古川孝次の私小説(4)

私の青春時代、16歳ぐらいであっただろうか?
「大人の普通の生活」「変化のない平々凡々」
という言葉に凝縮された平凡に生きられたらそれで幸せという言葉をよく聞いた。

私はこんな考え方はまるっきり考えられなかった。
私の物語はこのことからスタートする。

それこそ変化のあった生活。それこそ波乱万丈でもいいと思ったりもしていた。とはいえ、私は月曜日~金曜日までは勉強であったり、仕事をしていた時もある。その時は土曜日が待ち遠しくしていた。

土曜日には非日常になるんだといつも思って実行していた。この土曜日の非日常がずいぶん長く私のルーティンになっていた。学生時代を東京で過ごしていたが、土曜日になると新宿の映画館の2つ3つをハシゴしていたものである。その後に歌舞伎町の中に入って、朝まで遊ぶ。そして、月曜日の朝…。通勤電車のサラリーマンが仕事に出かける満員電車を見ながら、私はその反対方向を進む電車に乗りアパートに帰ったものである。

その時に歌舞伎町の麻雀店にも通ったこともある。もちろんフリー店である。何かにつけて1人遊びが好きなのかもしれない。

閑話。たまに映画の話が盛り上がり、友人と一緒に映画に行くこともあるが、映画が全く楽しめない。私の場合は映画は1人で見るのが絶対である。
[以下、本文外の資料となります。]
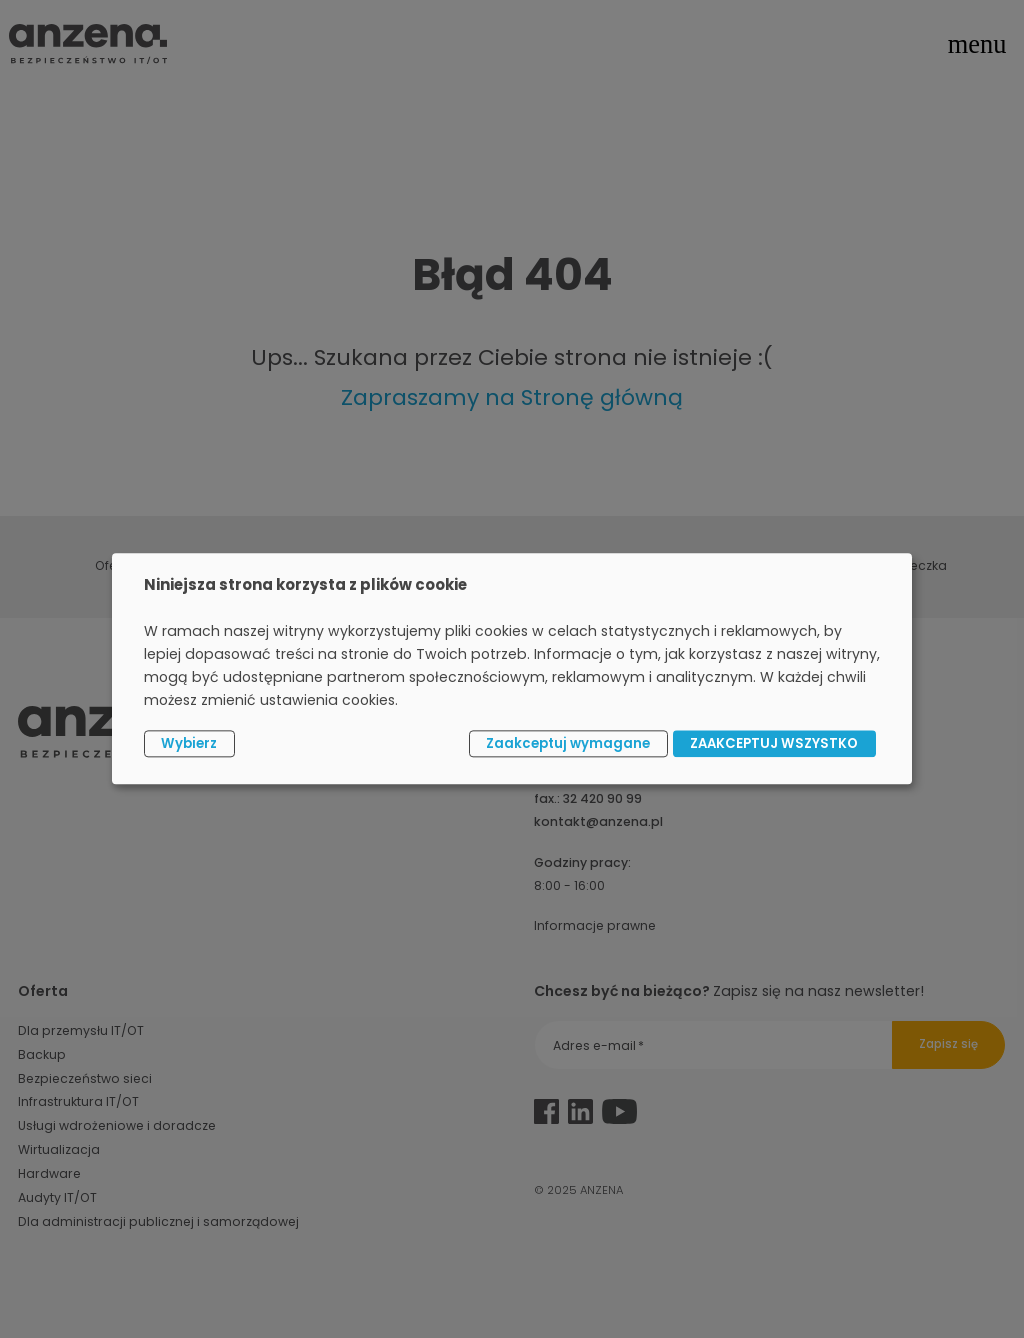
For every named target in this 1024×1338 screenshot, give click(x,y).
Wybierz (189, 743)
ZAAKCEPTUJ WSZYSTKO (774, 743)
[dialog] (512, 668)
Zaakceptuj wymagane (568, 743)
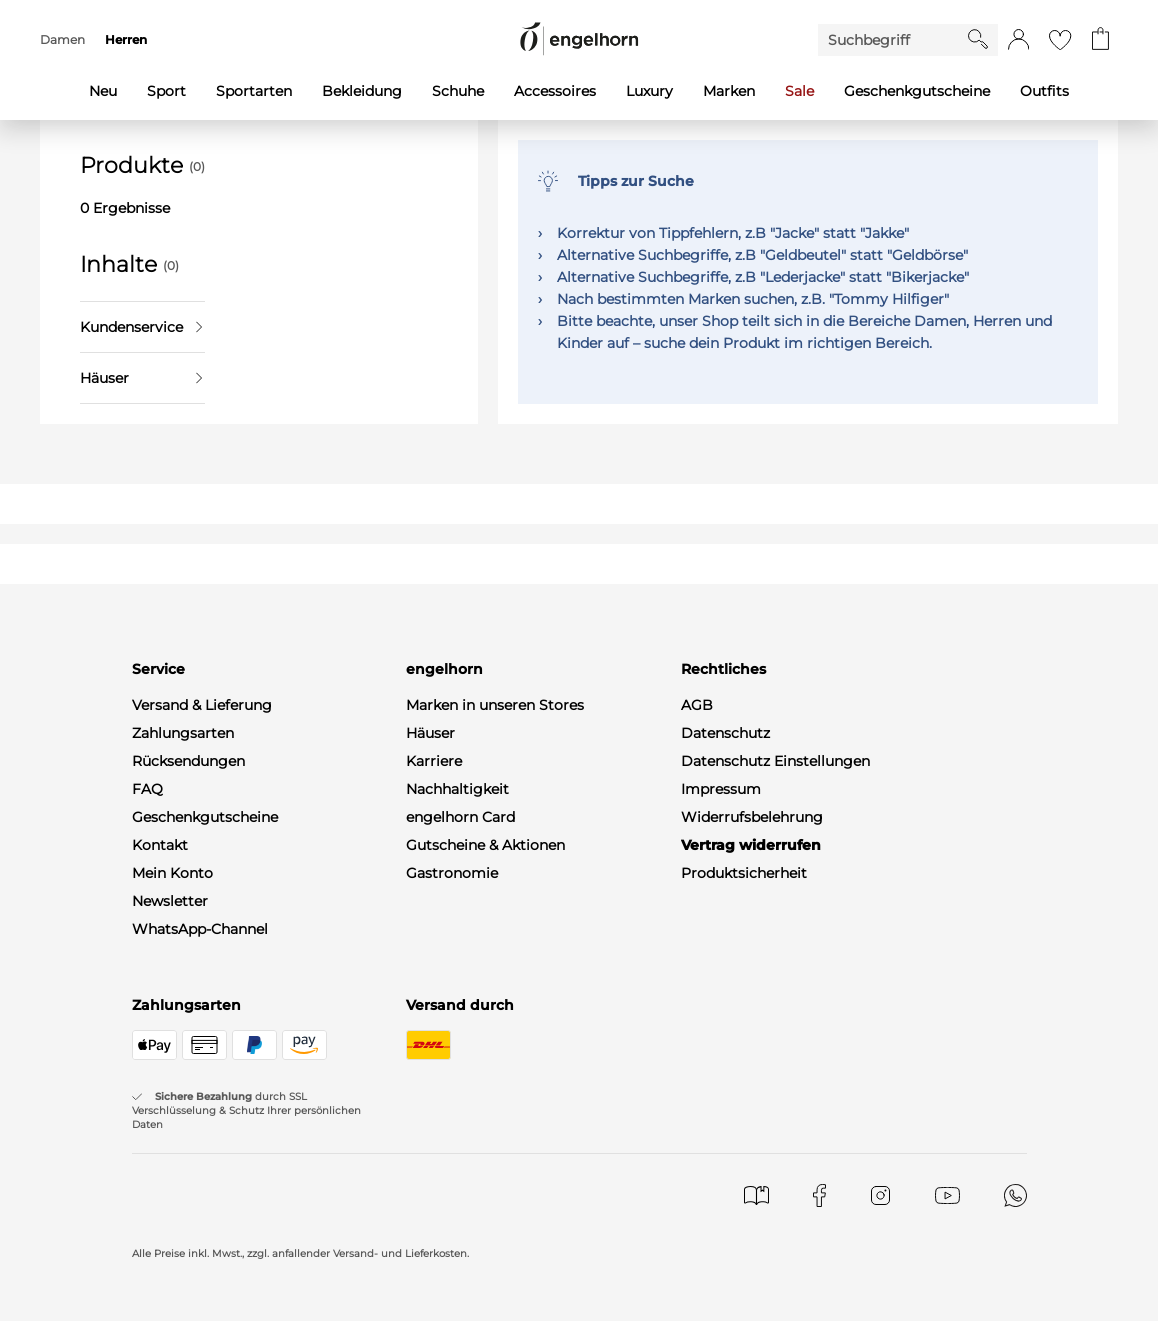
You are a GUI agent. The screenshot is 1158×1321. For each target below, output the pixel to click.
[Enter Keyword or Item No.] (893, 40)
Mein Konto (172, 873)
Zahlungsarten (183, 733)
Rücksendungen (188, 761)
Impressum (721, 789)
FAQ (147, 789)
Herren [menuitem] (126, 39)
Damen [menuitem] (62, 39)
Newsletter (170, 901)
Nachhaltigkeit (457, 789)
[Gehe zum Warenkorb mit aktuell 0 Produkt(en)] (1100, 40)
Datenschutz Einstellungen (775, 761)
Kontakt (160, 845)
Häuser (141, 378)
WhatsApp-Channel (200, 929)
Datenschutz (725, 733)
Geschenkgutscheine (205, 817)
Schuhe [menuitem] (458, 91)
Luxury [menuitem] (649, 91)
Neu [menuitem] (103, 91)
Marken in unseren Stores (495, 705)
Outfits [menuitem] (1044, 91)
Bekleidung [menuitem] (362, 91)
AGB (697, 705)
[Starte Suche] (978, 39)
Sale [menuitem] (799, 91)
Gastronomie (452, 873)
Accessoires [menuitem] (555, 91)
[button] (1018, 40)
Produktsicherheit (744, 873)
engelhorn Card (460, 817)
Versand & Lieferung (202, 705)
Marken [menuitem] (729, 91)
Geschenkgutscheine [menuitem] (917, 91)
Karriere (434, 761)
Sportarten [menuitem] (254, 91)
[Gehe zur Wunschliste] (1060, 40)
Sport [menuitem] (166, 91)
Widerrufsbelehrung (752, 817)
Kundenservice (141, 327)
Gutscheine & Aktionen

付き合いで自分の楽しめない映画を見た時はいつも
「次は絶対に一人でいく」
と後悔したものである。

麻雀もそうである。一人でふらっとフリー店へ出向いて遊ぶのが好きだった。大学を卒業してからしばらくして名古屋に戻ったのであるが、当時は競技麻雀っていうジャンルが大きな話題になっていた。
その時代にあった麻雀雑誌に東京の近況がニュースみたく報道されていた。
当時の若手プロたちが大きく某雑誌に名前も公表されていて、若手プロたちが沢山誕生した時代でもあった。私は伊藤優孝プロが私の年と同じであるということもあって、特に注目していた。いや、むしろ近親感を抱いていたのかもしれない。その伊藤プロらの若手プロ達のたまり場になって、ひっきりなしに麻雀を打ちに来ていたフリー店が当時の渋谷場外馬券場の近くにあった。お店の名前は忘れてしまった。麻雀雑誌に伊藤優孝プロ在籍と書いてあったので麻雀雑誌の地図を片手に若手プロ達がいるところに入っていったのである。
伊藤優孝プロとは打つ機会があり、心の中で小躍りした。しかし、同卓して麻雀を打ってみたがあいさつもできず、打っただけで名古屋に帰った。この時は日帰りである。

麻雀のプロという世界があるのだと再認識した。

私は名古屋に帰って、デザイン事務所を開いてこの事業で飯を食っていくんだと覚悟を決めた。そして結婚もした。
この麻雀との出会いがわたしをまたまた波乱万丈の世界へと突っ走っていくのである。

人は自分の興味あるものに惹かれる。惹かれたものが自分の職に反映されるのが幸せだというものである。それから本格的に麻雀を仕事とした。
名古屋で雀荘経営していく。しかし、大学でデザインを勉強していたものが経済学とか商売とはなんだと問われるととんと知識が無い。好きだからやっていると突っ走ってきた。勢いがある時はどんどん店舗を増やし、スタッフとの出会いもあった。しかし、売上もお客さんも減少していく。ここで経営者の質が問われるがとんと自信がない。詰まった時の答えは無くどんどん衰退していく中、どうにも止めることができず、いくつかあったお店を1つ売り、2つ売り…そしてすべてのお店を売って事実上の倒産。

友人たちは少しの金を握って、計画倒産にしたほうが良いというのだが、私はそれが出来なかった。いったんチャラにしてまたいつか復帰して見せると心に誓ってから30年近くたつ。再浮上はというといまだその自覚がない。まだまだ先かなぁと思っているが、まだ私は諦めていない自分がいる。

夢を再興させる野望が無くなったらただのじじいである。

と奮起するが、夢は永遠ではなく、まだ復帰の手ごたえはないのである。